The initial reports show vast differences, Davis reports. Some member organizations had 90% of physicians consistently happy with their EMRs, while others had the opposite experience, with 70% to 80% of physicians extremely unhappy.
“The big story is not that EMRs are destroying the world, or that regulatory burden is impeding success — which is flatly untrue,” Davis explains. “The big story is the huge variation in the success rates. We need to learn from the successful organizations. If we do that we can all be successful.”
He is convinced that sharing best practices related to EMRs is the key to the health care industry one day reaching a point where clinicians will thank their IT staffs for revolutionizing medicine. “But we’re so far away from that right now.”
And the consequences could be dire, Davis warns, because patient lives hang in the balance. “If we wait on sharing this info, we can start to believe that EMRs are the enemy and really lose hope. The industry is losing a lot of hope already in the EMRs, which is just such a shame.”
The Watchdog, Dr. Tim Bartholow, VP/chief medical officer, WEA Trust
Dr. Tim Bartholow has long been an outspoken critic of health care spending priorities. While this article isn’t tackling the rising cost of health care specifically, Bartholow argues that the more a community spends on brick and mortar facilities — and the administration that comes along with it — the less they’re prioritizing primary care.
“In health care, when you spend millions on a new facility, you should weigh the balance between needing a new building or investing in addiction care, behavioral health, or primary care.

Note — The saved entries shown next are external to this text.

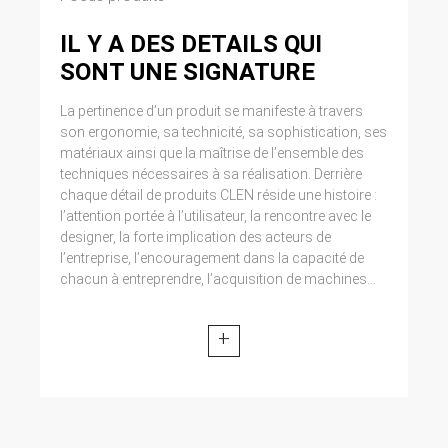
IL Y A DES DETAILS QUI
SONT UNE SIGNATURE
La pertinence d’un produit se manifeste à travers
son ergonomie, sa technicité, sa sophistication, ses
matériaux ainsi que la maîtrise de l’ensemble des
techniques nécessaires à sa réalisation. Derrière
chaque détail de produits CLEN réside une histoire :
l’attention portée à l’utilisateur, la rencontre avec le
designer, la forte implication des acteurs de
l’entreprise, l’encouragement dans la capacité de
chacun à entreprendre, l’acquisition de machines...
+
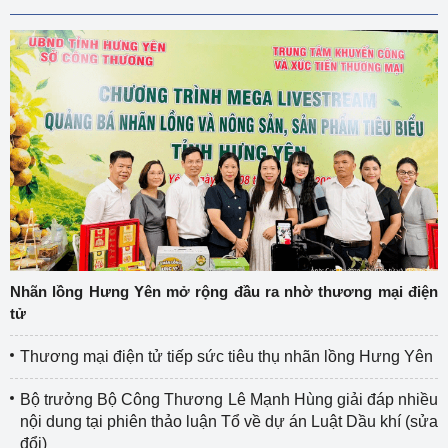
Nhãn lồng Hưng Yên mở rộng đầu ra nhờ thương mại điện
tử
Thương mại điện tử tiếp sức tiêu thụ nhãn lồng Hưng Yên
Bộ trưởng Bộ Công Thương Lê Mạnh Hùng giải đáp nhiều
nội dung tại phiên thảo luận Tổ về dự án Luật Dầu khí (sửa
đổi)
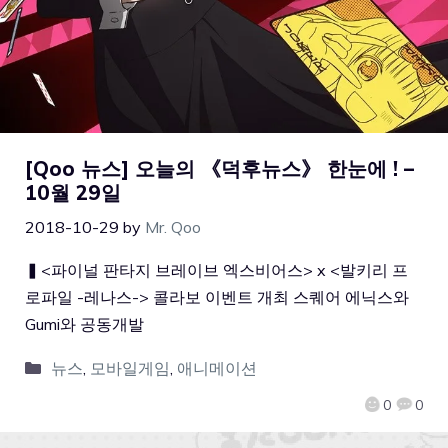
[Qoo 뉴스] 오늘의 《덕후뉴스》 한눈에 ! –
10월 29일
2018-10-29
by
Mr. Qoo
▍<파이널 판타지 브레이브 엑스비어스> x <발키리 프
로파일 -레나스-> 콜라보 이벤트 개최 스퀘어 에닉스와
Gumi와 공동개발
뉴스
,
모바일게임
,
애니메이션
0
0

“Every time you build a building in health care, you have to realize there’s no money tree, and when there’s no money tree, then a dollar invested in a building when you don’t have primary care is a conscious decision to have less primary care. I don’t think our communities think about it that way. They’re not looking at it as a tradeoff, but that would be an error.
“Some of our patients can’t afford albuterol for their asthma. That’s not an expensive medication, and I’ve got scores of these stories. When they come to a building with new features, marble, waterfalls, a big gym, swimming pool, what must they be thinking? How are they supposed to trust us? ‘Is this for me? I can’t afford my albuterol. Will my heart heal faster because there’s marble in the building?’

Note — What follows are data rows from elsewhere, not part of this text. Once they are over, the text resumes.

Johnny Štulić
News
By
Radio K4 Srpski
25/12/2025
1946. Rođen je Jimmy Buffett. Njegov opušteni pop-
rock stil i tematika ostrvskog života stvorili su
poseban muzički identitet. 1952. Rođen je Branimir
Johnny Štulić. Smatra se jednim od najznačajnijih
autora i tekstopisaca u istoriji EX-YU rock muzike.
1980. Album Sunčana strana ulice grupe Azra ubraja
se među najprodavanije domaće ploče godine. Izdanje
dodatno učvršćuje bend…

“In downtown Madison, we’ve spent over a billion dollars on medical buildings in a decade, but we can’t get people to addiction services. There’s not enough primary care access or behavioral health services. And what are we doing about it?
“We’re churning out a lot of specialists — we have a shortage of psychiatrists, general surgery, or OBGYNs in rural areas, but there’s no shortage in orthopedics.
“Other countries actually pay specialists and primary care physicians more closely. Here, a specialist may make three to four times what a primary care physician makes.
“For the lady who can’t afford her albuterol, what does she care about artwork, or a giant atrium, or marble waterfalls?”